=== Section Start ===

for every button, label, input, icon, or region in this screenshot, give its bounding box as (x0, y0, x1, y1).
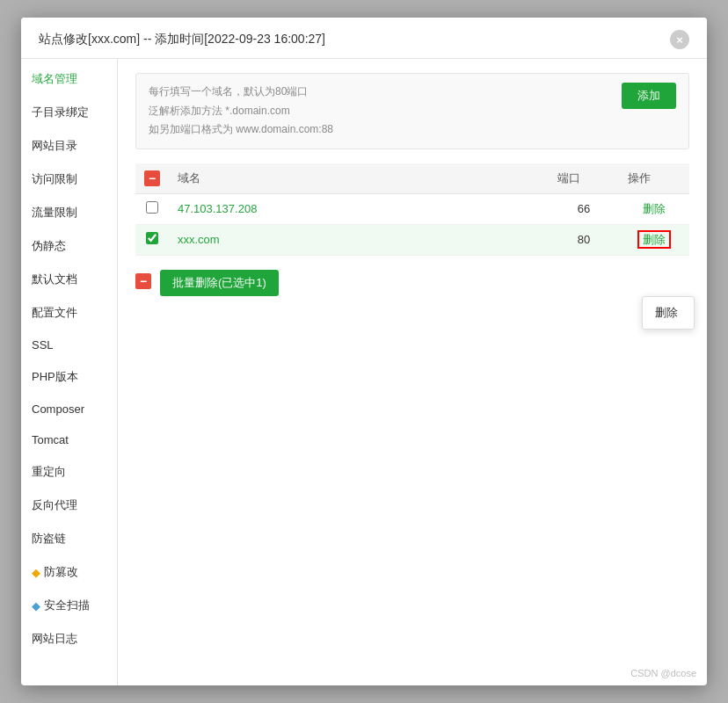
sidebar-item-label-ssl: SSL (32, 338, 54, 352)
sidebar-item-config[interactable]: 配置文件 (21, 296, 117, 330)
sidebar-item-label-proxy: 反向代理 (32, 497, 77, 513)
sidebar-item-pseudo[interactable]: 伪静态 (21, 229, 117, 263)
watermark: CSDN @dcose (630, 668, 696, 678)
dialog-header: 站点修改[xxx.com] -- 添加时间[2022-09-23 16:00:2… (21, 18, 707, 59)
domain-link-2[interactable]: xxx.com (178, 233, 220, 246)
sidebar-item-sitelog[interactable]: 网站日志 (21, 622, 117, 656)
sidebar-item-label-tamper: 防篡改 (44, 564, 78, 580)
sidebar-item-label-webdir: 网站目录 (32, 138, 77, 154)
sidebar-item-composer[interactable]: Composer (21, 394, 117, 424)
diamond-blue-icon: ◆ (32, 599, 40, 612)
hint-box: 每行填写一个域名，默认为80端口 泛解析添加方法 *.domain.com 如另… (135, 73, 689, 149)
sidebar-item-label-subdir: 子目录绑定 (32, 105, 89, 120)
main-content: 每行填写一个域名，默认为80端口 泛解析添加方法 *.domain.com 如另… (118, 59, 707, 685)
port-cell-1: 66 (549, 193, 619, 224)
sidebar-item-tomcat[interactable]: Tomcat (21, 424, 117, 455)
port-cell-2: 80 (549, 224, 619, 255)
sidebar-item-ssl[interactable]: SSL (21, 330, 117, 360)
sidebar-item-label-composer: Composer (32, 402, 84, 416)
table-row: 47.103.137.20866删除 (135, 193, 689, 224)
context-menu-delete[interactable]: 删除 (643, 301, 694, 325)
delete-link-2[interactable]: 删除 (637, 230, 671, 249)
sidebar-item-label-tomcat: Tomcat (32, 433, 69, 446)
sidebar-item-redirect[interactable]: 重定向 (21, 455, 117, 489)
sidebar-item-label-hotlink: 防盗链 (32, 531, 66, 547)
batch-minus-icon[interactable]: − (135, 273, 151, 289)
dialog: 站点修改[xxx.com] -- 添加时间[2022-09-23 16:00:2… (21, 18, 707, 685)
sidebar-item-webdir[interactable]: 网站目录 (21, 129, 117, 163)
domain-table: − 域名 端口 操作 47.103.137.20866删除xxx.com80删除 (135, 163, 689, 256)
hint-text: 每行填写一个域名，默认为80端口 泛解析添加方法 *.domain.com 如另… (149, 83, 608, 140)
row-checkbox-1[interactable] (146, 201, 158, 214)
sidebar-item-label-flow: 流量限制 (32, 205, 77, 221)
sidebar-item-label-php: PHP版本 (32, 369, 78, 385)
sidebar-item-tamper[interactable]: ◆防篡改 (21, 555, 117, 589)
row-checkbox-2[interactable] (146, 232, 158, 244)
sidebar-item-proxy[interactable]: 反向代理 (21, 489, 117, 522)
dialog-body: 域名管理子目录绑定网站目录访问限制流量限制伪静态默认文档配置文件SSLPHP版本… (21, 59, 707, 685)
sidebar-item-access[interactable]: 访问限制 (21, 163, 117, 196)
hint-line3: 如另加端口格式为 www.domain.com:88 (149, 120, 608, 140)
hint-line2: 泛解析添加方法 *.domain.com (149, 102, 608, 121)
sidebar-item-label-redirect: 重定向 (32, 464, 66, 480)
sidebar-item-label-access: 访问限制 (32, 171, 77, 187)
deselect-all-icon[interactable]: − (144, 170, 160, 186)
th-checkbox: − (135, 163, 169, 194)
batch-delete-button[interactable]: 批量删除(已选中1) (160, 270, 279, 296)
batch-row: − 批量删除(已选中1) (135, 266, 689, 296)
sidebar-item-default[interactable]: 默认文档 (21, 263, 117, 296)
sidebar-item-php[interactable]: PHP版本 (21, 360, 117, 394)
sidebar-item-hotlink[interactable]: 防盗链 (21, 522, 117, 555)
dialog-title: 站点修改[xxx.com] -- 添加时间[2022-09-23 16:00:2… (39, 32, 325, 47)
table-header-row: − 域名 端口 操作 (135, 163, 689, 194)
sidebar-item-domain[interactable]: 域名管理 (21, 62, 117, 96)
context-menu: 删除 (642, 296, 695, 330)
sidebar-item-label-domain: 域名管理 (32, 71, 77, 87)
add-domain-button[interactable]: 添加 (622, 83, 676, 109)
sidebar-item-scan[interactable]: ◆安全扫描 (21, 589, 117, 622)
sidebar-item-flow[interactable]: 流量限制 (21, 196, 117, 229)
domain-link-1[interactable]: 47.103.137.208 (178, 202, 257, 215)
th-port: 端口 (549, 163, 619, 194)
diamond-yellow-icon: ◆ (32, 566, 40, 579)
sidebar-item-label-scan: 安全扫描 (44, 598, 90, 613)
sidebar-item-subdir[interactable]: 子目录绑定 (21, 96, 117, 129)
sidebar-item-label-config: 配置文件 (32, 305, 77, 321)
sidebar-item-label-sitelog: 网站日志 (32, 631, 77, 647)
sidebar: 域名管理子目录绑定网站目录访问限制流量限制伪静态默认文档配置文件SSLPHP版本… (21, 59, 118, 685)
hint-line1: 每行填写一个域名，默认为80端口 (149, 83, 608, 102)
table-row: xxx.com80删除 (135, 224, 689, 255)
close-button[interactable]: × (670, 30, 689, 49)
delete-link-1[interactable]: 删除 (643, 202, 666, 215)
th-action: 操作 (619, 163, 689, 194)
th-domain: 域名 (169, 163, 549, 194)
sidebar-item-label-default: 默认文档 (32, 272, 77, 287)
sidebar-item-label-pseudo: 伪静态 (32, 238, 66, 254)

=== Section End ===

What is expected:
Restate the data above exactly, stripping out each image.

Exercise answer:
for every button, label, input, icon, or region in this screenshot, give its bounding box as (x0, y0, x1, y1).
sidebar-item-label-ssl: SSL (32, 338, 54, 352)
sidebar-item-config[interactable]: 配置文件 (21, 296, 117, 330)
sidebar-item-label-proxy: 反向代理 (32, 497, 77, 513)
sidebar-item-pseudo[interactable]: 伪静态 (21, 229, 117, 263)
watermark: CSDN @dcose (630, 668, 696, 678)
dialog-header: 站点修改[xxx.com] -- 添加时间[2022-09-23 16:00:2… (21, 18, 707, 59)
domain-link-2[interactable]: xxx.com (178, 233, 220, 246)
sidebar-item-sitelog[interactable]: 网站日志 (21, 622, 117, 656)
sidebar-item-label-tamper: 防篡改 (44, 564, 78, 580)
sidebar-item-label-webdir: 网站目录 (32, 138, 77, 154)
sidebar-item-composer[interactable]: Composer (21, 394, 117, 424)
diamond-blue-icon: ◆ (32, 599, 40, 612)
hint-box: 每行填写一个域名，默认为80端口 泛解析添加方法 *.domain.com 如另… (135, 73, 689, 149)
sidebar-item-label-subdir: 子目录绑定 (32, 105, 89, 120)
main-content: 每行填写一个域名，默认为80端口 泛解析添加方法 *.domain.com 如另… (118, 59, 707, 685)
port-cell-1: 66 (549, 193, 619, 224)
sidebar-item-tomcat[interactable]: Tomcat (21, 424, 117, 455)
port-cell-2: 80 (549, 224, 619, 255)
sidebar-item-ssl[interactable]: SSL (21, 330, 117, 360)
sidebar-item-label-composer: Composer (32, 402, 84, 416)
table-row: 47.103.137.20866删除 (135, 193, 689, 224)
context-menu-delete[interactable]: 删除 (643, 301, 694, 325)
delete-link-2[interactable]: 删除 (637, 230, 671, 249)
sidebar-item-label-tomcat: Tomcat (32, 433, 69, 446)
sidebar-item-redirect[interactable]: 重定向 (21, 455, 117, 489)
sidebar-item-label-hotlink: 防盗链 (32, 531, 66, 547)
batch-minus-icon[interactable]: − (135, 273, 151, 289)
dialog: 站点修改[xxx.com] -- 添加时间[2022-09-23 16:00:2… (21, 18, 707, 685)
sidebar-item-webdir[interactable]: 网站目录 (21, 129, 117, 163)
domain-table: − 域名 端口 操作 47.103.137.20866删除xxx.com80删除 (135, 163, 689, 256)
hint-text: 每行填写一个域名，默认为80端口 泛解析添加方法 *.domain.com 如另… (149, 83, 608, 140)
row-checkbox-1[interactable] (146, 201, 158, 214)
sidebar-item-label-flow: 流量限制 (32, 205, 77, 221)
sidebar-item-label-php: PHP版本 (32, 369, 78, 385)
sidebar-item-tamper[interactable]: ◆防篡改 (21, 555, 117, 589)
row-checkbox-2[interactable] (146, 232, 158, 244)
sidebar-item-proxy[interactable]: 反向代理 (21, 489, 117, 522)
dialog-body: 域名管理子目录绑定网站目录访问限制流量限制伪静态默认文档配置文件SSLPHP版本… (21, 59, 707, 685)
sidebar-item-access[interactable]: 访问限制 (21, 163, 117, 196)
hint-line3: 如另加端口格式为 www.domain.com:88 (149, 120, 608, 140)
hint-line2: 泛解析添加方法 *.domain.com (149, 102, 608, 121)
sidebar-item-label-redirect: 重定向 (32, 464, 66, 480)
sidebar-item-label-access: 访问限制 (32, 171, 77, 187)
deselect-all-icon[interactable]: − (144, 170, 160, 186)
th-checkbox: − (135, 163, 169, 194)
batch-delete-button[interactable]: 批量删除(已选中1) (160, 270, 279, 296)
batch-row: − 批量删除(已选中1) (135, 266, 689, 296)
sidebar-item-default[interactable]: 默认文档 (21, 263, 117, 296)
sidebar-item-php[interactable]: PHP版本 (21, 360, 117, 394)
sidebar-item-hotlink[interactable]: 防盗链 (21, 522, 117, 555)
dialog-title: 站点修改[xxx.com] -- 添加时间[2022-09-23 16:00:2… (39, 32, 325, 47)
table-header-row: − 域名 端口 操作 (135, 163, 689, 194)
sidebar-item-domain[interactable]: 域名管理 (21, 62, 117, 96)
context-menu: 删除 (642, 296, 695, 330)
sidebar-item-label-domain: 域名管理 (32, 71, 77, 87)
add-domain-button[interactable]: 添加 (622, 83, 676, 109)
sidebar-item-scan[interactable]: ◆安全扫描 (21, 589, 117, 622)
sidebar-item-flow[interactable]: 流量限制 (21, 196, 117, 229)
domain-link-1[interactable]: 47.103.137.208 (178, 202, 257, 215)
th-port: 端口 (549, 163, 619, 194)
diamond-yellow-icon: ◆ (32, 566, 40, 579)
sidebar-item-label-scan: 安全扫描 (44, 598, 90, 613)
sidebar-item-subdir[interactable]: 子目录绑定 (21, 96, 117, 129)
sidebar-item-label-config: 配置文件 (32, 305, 77, 321)
sidebar-item-label-sitelog: 网站日志 (32, 631, 77, 647)
sidebar: 域名管理子目录绑定网站目录访问限制流量限制伪静态默认文档配置文件SSLPHP版本… (21, 59, 118, 685)
hint-line1: 每行填写一个域名，默认为80端口 (149, 83, 608, 102)
table-row: xxx.com80删除 (135, 224, 689, 255)
close-button[interactable]: × (670, 30, 689, 49)
delete-link-1[interactable]: 删除 (643, 202, 666, 215)
th-action: 操作 (619, 163, 689, 194)
th-domain: 域名 (169, 163, 549, 194)
sidebar-item-label-default: 默认文档 (32, 272, 77, 287)
sidebar-item-label-pseudo: 伪静态 (32, 238, 66, 254)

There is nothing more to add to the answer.